Surf punk has seen a rise in fame in recent years. But before acts like Best Coast and Wavves represented the scene, there was King Tuff. Kyle Thomas, the man behind the band, released Was Dead as his full-length debut as King Tuff in 2008 on The Colonel Records. Due to a limited pressing, the album received little attention. Last year, his eponymous album released on Sub Pop Records has earned him attention from national outlets like Pitchfork and Rolling Stone.
Was Dead, both then and now, is sublime garage rock. It combines lo-fi vocals with heavily distorted riffs and a surfy, often arpeggiated rhythm guitar. It is more laid-back than King Tuff, and fans who only know Thomas from his 2012 release will be pleasantly surprised by this rerelease.

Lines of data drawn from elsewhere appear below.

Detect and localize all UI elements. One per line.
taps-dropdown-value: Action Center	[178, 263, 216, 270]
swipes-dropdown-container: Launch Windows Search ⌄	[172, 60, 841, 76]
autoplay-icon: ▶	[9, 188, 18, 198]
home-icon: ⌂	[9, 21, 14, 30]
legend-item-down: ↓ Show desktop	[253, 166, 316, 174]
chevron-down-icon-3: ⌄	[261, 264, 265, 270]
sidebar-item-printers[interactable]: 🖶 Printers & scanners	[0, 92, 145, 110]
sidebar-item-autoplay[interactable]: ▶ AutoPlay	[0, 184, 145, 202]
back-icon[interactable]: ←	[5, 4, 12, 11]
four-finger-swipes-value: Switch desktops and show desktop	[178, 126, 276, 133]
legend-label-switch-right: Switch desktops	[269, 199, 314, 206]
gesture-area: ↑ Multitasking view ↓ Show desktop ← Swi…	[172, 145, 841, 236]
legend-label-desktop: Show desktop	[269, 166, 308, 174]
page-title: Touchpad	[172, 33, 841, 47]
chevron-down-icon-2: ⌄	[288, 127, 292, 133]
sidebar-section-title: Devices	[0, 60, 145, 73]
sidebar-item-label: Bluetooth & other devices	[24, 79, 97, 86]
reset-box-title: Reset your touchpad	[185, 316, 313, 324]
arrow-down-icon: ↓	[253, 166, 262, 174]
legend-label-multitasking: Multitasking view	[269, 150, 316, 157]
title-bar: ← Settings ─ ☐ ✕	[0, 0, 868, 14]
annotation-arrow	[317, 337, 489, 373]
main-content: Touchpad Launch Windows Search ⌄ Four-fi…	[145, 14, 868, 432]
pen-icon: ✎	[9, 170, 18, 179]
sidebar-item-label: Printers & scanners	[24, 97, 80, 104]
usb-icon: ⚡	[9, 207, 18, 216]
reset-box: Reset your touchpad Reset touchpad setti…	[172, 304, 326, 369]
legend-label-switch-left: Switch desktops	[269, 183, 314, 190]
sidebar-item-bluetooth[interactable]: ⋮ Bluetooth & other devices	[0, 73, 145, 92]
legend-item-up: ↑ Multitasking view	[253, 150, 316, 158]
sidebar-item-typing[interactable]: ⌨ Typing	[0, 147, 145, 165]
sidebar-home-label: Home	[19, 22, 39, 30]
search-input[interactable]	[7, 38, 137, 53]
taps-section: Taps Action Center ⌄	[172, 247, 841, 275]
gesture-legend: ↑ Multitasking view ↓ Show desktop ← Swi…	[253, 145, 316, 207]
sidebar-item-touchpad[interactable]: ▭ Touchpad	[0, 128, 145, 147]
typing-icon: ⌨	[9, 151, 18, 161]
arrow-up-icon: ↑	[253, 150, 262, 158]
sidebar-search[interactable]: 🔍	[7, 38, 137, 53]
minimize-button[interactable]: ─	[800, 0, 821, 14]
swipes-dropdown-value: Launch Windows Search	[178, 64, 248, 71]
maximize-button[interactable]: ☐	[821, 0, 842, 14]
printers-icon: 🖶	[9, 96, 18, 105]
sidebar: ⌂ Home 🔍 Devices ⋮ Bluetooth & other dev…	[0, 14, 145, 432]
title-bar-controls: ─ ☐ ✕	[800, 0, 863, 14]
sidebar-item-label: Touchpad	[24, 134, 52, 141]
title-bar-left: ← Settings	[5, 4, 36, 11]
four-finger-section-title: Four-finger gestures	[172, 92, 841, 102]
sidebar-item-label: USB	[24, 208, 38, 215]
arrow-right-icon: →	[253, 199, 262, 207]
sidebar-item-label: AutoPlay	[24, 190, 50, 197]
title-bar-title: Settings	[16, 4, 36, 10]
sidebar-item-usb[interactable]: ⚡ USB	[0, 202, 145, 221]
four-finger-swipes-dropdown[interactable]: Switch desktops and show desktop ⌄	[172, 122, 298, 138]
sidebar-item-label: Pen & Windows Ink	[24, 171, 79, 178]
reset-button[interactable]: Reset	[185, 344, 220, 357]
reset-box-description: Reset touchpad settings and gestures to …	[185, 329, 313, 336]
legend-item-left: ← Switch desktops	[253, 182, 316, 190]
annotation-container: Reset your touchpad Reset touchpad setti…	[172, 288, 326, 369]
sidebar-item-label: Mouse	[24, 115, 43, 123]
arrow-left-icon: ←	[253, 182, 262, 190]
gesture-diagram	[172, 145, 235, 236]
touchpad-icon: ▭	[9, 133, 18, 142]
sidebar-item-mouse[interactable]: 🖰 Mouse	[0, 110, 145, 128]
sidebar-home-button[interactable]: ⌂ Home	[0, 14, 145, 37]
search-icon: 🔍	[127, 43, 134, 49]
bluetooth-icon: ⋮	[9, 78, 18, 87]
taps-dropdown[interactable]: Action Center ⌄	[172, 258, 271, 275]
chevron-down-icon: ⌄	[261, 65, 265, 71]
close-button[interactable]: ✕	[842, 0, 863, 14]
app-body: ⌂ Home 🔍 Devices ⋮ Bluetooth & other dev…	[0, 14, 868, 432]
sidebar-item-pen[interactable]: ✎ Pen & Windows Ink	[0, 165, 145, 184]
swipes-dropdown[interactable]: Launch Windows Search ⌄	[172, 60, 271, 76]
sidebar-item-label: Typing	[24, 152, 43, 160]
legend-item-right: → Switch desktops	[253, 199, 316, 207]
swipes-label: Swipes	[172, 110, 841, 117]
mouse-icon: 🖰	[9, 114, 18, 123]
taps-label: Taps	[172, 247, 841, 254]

“Sun Medallion” comes late in the track list but it epitomizes the sound of this album: Clapton-era Cream with massive influence from surf rock of the same time period. Oh, and lots of weed. Before King Tuff, Thomas played in stoner metal band Witch. Most of his music features references to the herb, including this track: “Smoking pipe / Thought I’d get away / But I can’t go anywhere without my sun medallion.”
The album opens with “Dancing on You” and a riff that serves as a perfect introduction to Was Dead. It starts softly, with just a repeating power chord. Then the bass kicks in. The chord changes and the drums come in as the lead riff takes over before Thomas croons the song’s opening lines. Like many of King Tuff’s songs, this one is about a girl. So is “Lazerbeam,” which follows it: “Oh I wanna shoot shoot shoot like a lazerbeam / And I want ya / And I want ya.”
One song that stands out is “Just Strut.” With its bluesy chord progression and two-step rhythm, this is a song to dance to. It’s very rockabilly. It feels a lot like “Last Nite” by The Strokes. Lyrically, it isn’t particularly deep—listeners shouldn’t expect much depth from this album at all, in fact, but that’s not bad. King Tuff makes rock ‘n roll. It’s supposed to be fun, not to make you think much.
With “Freak When I’m Dead,” Jefferson Airplane’s influence on Thomas becomes apparent. This song would have fit right in on Surrealistic Pillow with its fuzzy lead guitar that sounds like a Jorma Kaukonen acid flashback. The lyrics match the late ‘60s-inspired sound, like a hippie battle cry: “And any way the wind blows / Any way at all / Well you know I’ll still be a freak when I’m dead.”
If you were lucky enough to hear the original pressing of Was Dead, don’t assume that this edition just rehashes the past. Each track was rerecorded and is more polished. Without a doubt, this is one solid album with no low points to be heard. It’s due out on Burger Records on April 30th.